- _Work required_
Your answer should be the complete set of entries, transcribed exactly.
- - -
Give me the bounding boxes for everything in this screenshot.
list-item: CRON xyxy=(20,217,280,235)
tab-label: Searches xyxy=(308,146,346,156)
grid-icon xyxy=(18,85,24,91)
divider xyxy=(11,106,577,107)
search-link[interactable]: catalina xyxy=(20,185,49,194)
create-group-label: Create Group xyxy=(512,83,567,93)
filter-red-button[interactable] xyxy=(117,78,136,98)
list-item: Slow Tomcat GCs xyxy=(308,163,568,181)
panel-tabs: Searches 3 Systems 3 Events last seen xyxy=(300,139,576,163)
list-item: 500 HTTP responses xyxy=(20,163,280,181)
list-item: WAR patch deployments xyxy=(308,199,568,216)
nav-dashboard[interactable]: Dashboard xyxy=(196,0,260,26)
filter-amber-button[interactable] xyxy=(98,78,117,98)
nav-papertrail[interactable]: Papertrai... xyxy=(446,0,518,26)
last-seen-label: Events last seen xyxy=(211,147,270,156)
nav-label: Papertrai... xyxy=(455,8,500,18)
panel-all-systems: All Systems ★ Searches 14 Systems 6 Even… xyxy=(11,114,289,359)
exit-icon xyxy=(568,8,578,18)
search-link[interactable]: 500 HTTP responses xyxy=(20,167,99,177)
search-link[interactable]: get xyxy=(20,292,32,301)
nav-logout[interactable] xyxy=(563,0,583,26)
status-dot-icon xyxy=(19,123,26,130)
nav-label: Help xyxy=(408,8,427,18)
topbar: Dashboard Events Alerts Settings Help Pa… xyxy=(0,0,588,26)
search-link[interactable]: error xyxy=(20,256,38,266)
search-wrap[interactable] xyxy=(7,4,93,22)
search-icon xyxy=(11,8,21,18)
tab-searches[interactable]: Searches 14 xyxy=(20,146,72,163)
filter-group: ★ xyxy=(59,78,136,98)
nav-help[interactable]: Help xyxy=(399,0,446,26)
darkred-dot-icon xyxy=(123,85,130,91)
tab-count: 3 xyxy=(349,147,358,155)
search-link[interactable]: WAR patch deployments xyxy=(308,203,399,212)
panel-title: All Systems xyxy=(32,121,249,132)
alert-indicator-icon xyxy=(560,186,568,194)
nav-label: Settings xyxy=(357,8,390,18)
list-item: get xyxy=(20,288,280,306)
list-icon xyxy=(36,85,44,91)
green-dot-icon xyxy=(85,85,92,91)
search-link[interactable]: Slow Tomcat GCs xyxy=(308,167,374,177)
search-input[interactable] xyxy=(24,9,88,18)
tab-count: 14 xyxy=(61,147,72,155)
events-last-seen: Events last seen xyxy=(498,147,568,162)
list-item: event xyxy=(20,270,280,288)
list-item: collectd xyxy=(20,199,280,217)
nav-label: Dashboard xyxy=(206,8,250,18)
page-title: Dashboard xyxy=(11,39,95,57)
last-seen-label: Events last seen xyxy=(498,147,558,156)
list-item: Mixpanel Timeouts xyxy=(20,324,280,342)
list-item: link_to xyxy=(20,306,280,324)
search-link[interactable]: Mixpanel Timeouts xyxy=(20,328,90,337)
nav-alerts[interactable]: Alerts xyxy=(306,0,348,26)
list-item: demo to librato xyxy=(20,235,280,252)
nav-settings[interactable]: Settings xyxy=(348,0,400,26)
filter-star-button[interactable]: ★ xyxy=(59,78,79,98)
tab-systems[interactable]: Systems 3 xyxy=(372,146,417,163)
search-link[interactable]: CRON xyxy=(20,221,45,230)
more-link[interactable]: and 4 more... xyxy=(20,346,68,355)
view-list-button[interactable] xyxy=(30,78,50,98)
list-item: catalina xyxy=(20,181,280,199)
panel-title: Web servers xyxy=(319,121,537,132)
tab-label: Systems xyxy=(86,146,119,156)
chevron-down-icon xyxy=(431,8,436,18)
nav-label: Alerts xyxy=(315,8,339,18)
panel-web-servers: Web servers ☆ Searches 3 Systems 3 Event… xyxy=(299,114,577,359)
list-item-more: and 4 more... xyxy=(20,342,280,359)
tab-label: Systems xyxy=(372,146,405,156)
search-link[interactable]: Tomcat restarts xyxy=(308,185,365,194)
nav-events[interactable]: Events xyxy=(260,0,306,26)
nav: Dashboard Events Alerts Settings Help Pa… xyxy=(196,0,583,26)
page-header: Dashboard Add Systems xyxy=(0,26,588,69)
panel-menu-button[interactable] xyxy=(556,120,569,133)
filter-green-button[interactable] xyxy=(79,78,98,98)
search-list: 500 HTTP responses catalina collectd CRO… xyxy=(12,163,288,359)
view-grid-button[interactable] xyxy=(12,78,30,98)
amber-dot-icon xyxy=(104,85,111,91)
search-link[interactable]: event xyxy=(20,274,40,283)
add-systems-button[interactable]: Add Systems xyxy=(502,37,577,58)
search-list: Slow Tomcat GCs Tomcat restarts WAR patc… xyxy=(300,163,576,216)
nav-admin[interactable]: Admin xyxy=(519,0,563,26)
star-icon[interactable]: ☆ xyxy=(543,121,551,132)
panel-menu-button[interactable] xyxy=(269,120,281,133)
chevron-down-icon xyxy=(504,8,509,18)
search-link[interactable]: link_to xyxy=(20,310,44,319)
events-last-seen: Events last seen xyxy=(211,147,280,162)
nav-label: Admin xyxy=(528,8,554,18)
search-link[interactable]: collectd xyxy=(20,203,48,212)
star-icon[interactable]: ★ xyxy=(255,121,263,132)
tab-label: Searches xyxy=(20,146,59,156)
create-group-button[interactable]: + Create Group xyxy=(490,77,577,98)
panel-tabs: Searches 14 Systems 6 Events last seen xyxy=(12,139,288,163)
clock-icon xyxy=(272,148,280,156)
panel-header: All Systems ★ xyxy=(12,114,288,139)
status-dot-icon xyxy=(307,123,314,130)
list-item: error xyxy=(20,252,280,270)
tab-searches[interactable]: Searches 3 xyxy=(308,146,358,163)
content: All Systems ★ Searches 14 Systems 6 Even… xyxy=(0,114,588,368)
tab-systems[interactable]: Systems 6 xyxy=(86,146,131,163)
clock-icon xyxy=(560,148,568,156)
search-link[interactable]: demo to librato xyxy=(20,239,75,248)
- - -
- _Task solution_
Give me the bounding boxes for everything in this screenshot.
list-item: CRON xyxy=(20,217,280,235)
tab-label: Searches xyxy=(308,146,346,156)
grid-icon xyxy=(18,85,24,91)
divider xyxy=(11,106,577,107)
search-link[interactable]: catalina xyxy=(20,185,49,194)
create-group-label: Create Group xyxy=(512,83,567,93)
filter-red-button[interactable] xyxy=(117,78,136,98)
list-item: Slow Tomcat GCs xyxy=(308,163,568,181)
panel-tabs: Searches 3 Systems 3 Events last seen xyxy=(300,139,576,163)
list-item: 500 HTTP responses xyxy=(20,163,280,181)
list-item: WAR patch deployments xyxy=(308,199,568,216)
nav-dashboard[interactable]: Dashboard xyxy=(196,0,260,26)
filter-amber-button[interactable] xyxy=(98,78,117,98)
nav-papertrail[interactable]: Papertrai... xyxy=(446,0,518,26)
last-seen-label: Events last seen xyxy=(211,147,270,156)
nav-label: Papertrai... xyxy=(455,8,500,18)
panel-all-systems: All Systems ★ Searches 14 Systems 6 Even… xyxy=(11,114,289,359)
exit-icon xyxy=(568,8,578,18)
search-link[interactable]: 500 HTTP responses xyxy=(20,167,99,177)
search-link[interactable]: get xyxy=(20,292,32,301)
nav-logout[interactable] xyxy=(563,0,583,26)
status-dot-icon xyxy=(19,123,26,130)
nav-label: Help xyxy=(408,8,427,18)
topbar: Dashboard Events Alerts Settings Help Pa… xyxy=(0,0,588,26)
search-link[interactable]: error xyxy=(20,256,38,266)
search-wrap[interactable] xyxy=(7,4,93,22)
search-icon xyxy=(11,8,21,18)
tab-searches[interactable]: Searches 14 xyxy=(20,146,72,163)
filter-group: ★ xyxy=(59,78,136,98)
nav-help[interactable]: Help xyxy=(399,0,446,26)
darkred-dot-icon xyxy=(123,85,130,91)
tab-count: 3 xyxy=(349,147,358,155)
search-link[interactable]: WAR patch deployments xyxy=(308,203,399,212)
panel-title: All Systems xyxy=(32,121,249,132)
alert-indicator-icon xyxy=(560,186,568,194)
nav-label: Settings xyxy=(357,8,390,18)
list-item: get xyxy=(20,288,280,306)
list-icon xyxy=(36,85,44,91)
green-dot-icon xyxy=(85,85,92,91)
search-link[interactable]: Slow Tomcat GCs xyxy=(308,167,374,177)
search-input[interactable] xyxy=(24,9,88,18)
tab-count: 14 xyxy=(61,147,72,155)
events-last-seen: Events last seen xyxy=(498,147,568,162)
list-item: event xyxy=(20,270,280,288)
list-item: collectd xyxy=(20,199,280,217)
nav-label: Dashboard xyxy=(206,8,250,18)
page-title: Dashboard xyxy=(11,39,95,57)
last-seen-label: Events last seen xyxy=(498,147,558,156)
list-item: Mixpanel Timeouts xyxy=(20,324,280,342)
list-item: link_to xyxy=(20,306,280,324)
search-link[interactable]: Mixpanel Timeouts xyxy=(20,328,90,337)
nav-alerts[interactable]: Alerts xyxy=(306,0,348,26)
list-item: demo to librato xyxy=(20,235,280,252)
nav-settings[interactable]: Settings xyxy=(348,0,400,26)
filter-star-button[interactable]: ★ xyxy=(59,78,79,98)
tab-systems[interactable]: Systems 3 xyxy=(372,146,417,163)
search-link[interactable]: CRON xyxy=(20,221,45,230)
more-link[interactable]: and 4 more... xyxy=(20,346,68,355)
view-list-button[interactable] xyxy=(30,78,50,98)
list-item: catalina xyxy=(20,181,280,199)
panel-title: Web servers xyxy=(319,121,537,132)
tab-label: Systems xyxy=(86,146,119,156)
chevron-down-icon xyxy=(431,8,436,18)
nav-label: Alerts xyxy=(315,8,339,18)
panel-web-servers: Web servers ☆ Searches 3 Systems 3 Event… xyxy=(299,114,577,359)
list-item-more: and 4 more... xyxy=(20,342,280,359)
tab-label: Systems xyxy=(372,146,405,156)
search-link[interactable]: Tomcat restarts xyxy=(308,185,365,194)
nav-events[interactable]: Events xyxy=(260,0,306,26)
nav: Dashboard Events Alerts Settings Help Pa… xyxy=(196,0,583,26)
page-header: Dashboard Add Systems xyxy=(0,26,588,69)
panel-menu-button[interactable] xyxy=(556,120,569,133)
filter-green-button[interactable] xyxy=(79,78,98,98)
search-list: 500 HTTP responses catalina collectd CRO… xyxy=(12,163,288,359)
view-grid-button[interactable] xyxy=(12,78,30,98)
amber-dot-icon xyxy=(104,85,111,91)
search-link[interactable]: event xyxy=(20,274,40,283)
add-systems-button[interactable]: Add Systems xyxy=(502,37,577,58)
search-list: Slow Tomcat GCs Tomcat restarts WAR patc… xyxy=(300,163,576,216)
nav-admin[interactable]: Admin xyxy=(519,0,563,26)
star-icon[interactable]: ☆ xyxy=(543,121,551,132)
panel-menu-button[interactable] xyxy=(269,120,281,133)
chevron-down-icon xyxy=(504,8,509,18)
search-link[interactable]: link_to xyxy=(20,310,44,319)
events-last-seen: Events last seen xyxy=(211,147,280,162)
nav-label: Admin xyxy=(528,8,554,18)
search-link[interactable]: collectd xyxy=(20,203,48,212)
star-icon[interactable]: ★ xyxy=(255,121,263,132)
tab-label: Searches xyxy=(20,146,59,156)
create-group-button[interactable]: + Create Group xyxy=(490,77,577,98)
panel-tabs: Searches 14 Systems 6 Events last seen xyxy=(12,139,288,163)
clock-icon xyxy=(272,148,280,156)
panel-header: All Systems ★ xyxy=(12,114,288,139)
status-dot-icon xyxy=(307,123,314,130)
list-item: error xyxy=(20,252,280,270)
tab-searches[interactable]: Searches 3 xyxy=(308,146,358,163)
content: All Systems ★ Searches 14 Systems 6 Even… xyxy=(0,114,588,368)
tab-systems[interactable]: Systems 6 xyxy=(86,146,131,163)
clock-icon xyxy=(560,148,568,156)
search-link[interactable]: demo to librato xyxy=(20,239,75,248)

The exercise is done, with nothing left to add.